I've never understood people who regularly skip days. Feed your tortoise everyday, if it is young then twice a day.


----------



## mandy#2

I'm not going be someone who skips a day or so. I feed my tortoises daily and will continue to do so.


----------



## mandy#2

Tom said:


> Are they housed together in the same enclosure? If yes, this could be your problem. They should not be housed in pairs. Chronic stress and fear can be big appetite and immune system suppressors.


Yes they are housed together for now. 1 female and 1 male.


----------



## Tom

mandy#2 said:


> Yes they are housed together for now. 1 female and 1 male.

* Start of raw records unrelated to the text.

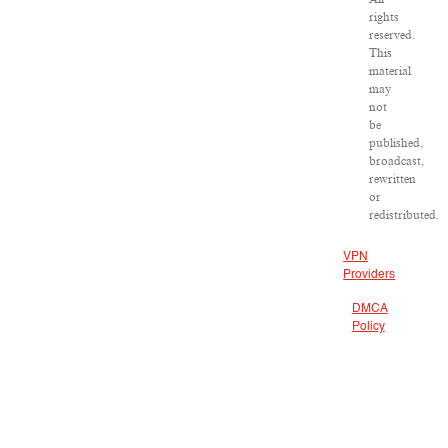
rights
reserved.
This
material
may
not
be
published,
broadcast,
rewritten
or
redistributed.
VPN
Providers
DMCA
Policy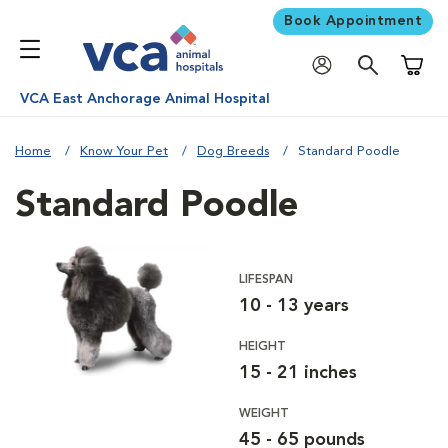
Book Appointment
Shoppi
VCA East Anchorage Animal Hospital
Home
Know Your Pet
Dog Breeds
Standard Poodle
Standard Poodle
LIFESPAN
10 - 13 years
HEIGHT
15 - 21 inches
WEIGHT
45 - 65 pounds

They would both be much happier and healthier if they had separate enclosures.


----------



## mandy#2

Their current cohabitation is only temporary. Thanks for the advice


----------



## turtlemanfla88

If your tortoise eats to much and becomes overweight and does not exercise enough cut down on the feedings. I hate when someone shows an animal so fat it can not with drawn into its shell and thinks that is ok. 
Male Russians especially can not just stress out the female then can kill them with constantly trying to breed. Also, that breed to small can become egg bound and die. My girls are not put to breed until they are 6-7".i have one that is close to 8". Also, I do not cut up greens for my animals because they do 
Find cut up greens in nature. What are you feeding them?.


----------



## mandy#2

Do you happen to know how much they should grow in a month's time?


----------



## Tom

mandy#2 said:


> Do you happen to know how much they should grow in a month's time?

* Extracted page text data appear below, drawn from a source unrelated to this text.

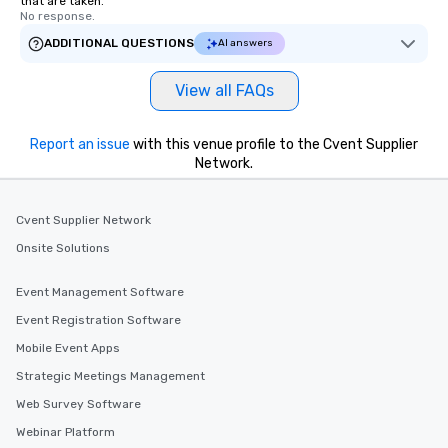
that are taken.
immediate seating upon
No response.
What’s more, your gro
ADDITIONAL QUESTIONS
AI answers
a special warm welcom
from the restaurant c
be printed featuring yo
View all FAQs
which can be an added 
those Instagram mome
Report an issue
with this venue profile to the Cvent Supplier
For added ease, we ca
Network.
transportation pick-up
as well as an event ph
for groups that desire 
Cvent Supplier Network
experience, we can als
Onsite Solutions
an evening helicopter 
glittering lights of The S
Event Management Software
Memorable Experience f
Smacking Foodie Tours
Event Registration Software
to gather and dine tha
Mobile Event Apps
experienced, and all ar
Strategic Meetings Management
remember. Our one-of-
are special, from the fi
Web Survey Software
last. It’s an experienc
Webinar Platform
will reminisce about lo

This is highly variable and depends on many factors. I am raising 20 of them right now and some of them are growing like weeds, while others hardly grow at all. This is on the same diet and in the same enclosures.


----------



## Yvonne G

My Russian tortoises live here. I don't feed them:


----------



## Tom

Yvonne G said:


> My Russian tortoises live here. I don't feed them:
> 
> View attachment 118945




You don't _feed_ them? Heck, I bet you don't even _see_ them!!! 

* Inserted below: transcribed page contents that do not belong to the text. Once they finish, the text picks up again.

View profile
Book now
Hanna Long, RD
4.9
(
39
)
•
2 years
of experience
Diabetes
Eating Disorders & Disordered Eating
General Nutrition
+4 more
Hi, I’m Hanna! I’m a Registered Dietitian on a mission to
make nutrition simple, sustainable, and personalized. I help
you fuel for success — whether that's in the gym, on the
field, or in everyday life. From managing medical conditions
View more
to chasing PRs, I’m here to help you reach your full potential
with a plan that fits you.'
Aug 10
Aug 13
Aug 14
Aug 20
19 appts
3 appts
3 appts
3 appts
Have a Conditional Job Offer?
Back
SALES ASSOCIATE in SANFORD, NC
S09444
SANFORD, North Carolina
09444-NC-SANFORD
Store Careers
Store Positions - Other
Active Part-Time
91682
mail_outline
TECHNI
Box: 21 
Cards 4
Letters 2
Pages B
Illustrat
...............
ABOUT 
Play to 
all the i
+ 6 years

Seriously though, are yours up and about yet?


----------



## Yvonne G

I felt bad putting them out there from hibernation because there's only a very small strip right next to the fence where they can actually get some sun to warm up. Yes. They woke up about a week ago and I kept them in their sleeping quarters because I wasn't sure of the weather. But finally decided they should go eat that wonderful bounty before it starts to dry up. I probably should have knocked it down a bit with the WeedEater before putting the tortoises out there.


----------



## shelley11

I give my tort an unlimited amount of weeds because they are not stupid and know when to stop eating and in the wild they would be eating as much as they please so in captivity why do people stop them from being natural whether they are a baby or an adult!!


----------



## dmmj

That looks like a pretty nice enclosure, maybe a bit more sun, but russians are not as big sun worshippers as sulcatas, and deserts are.


----------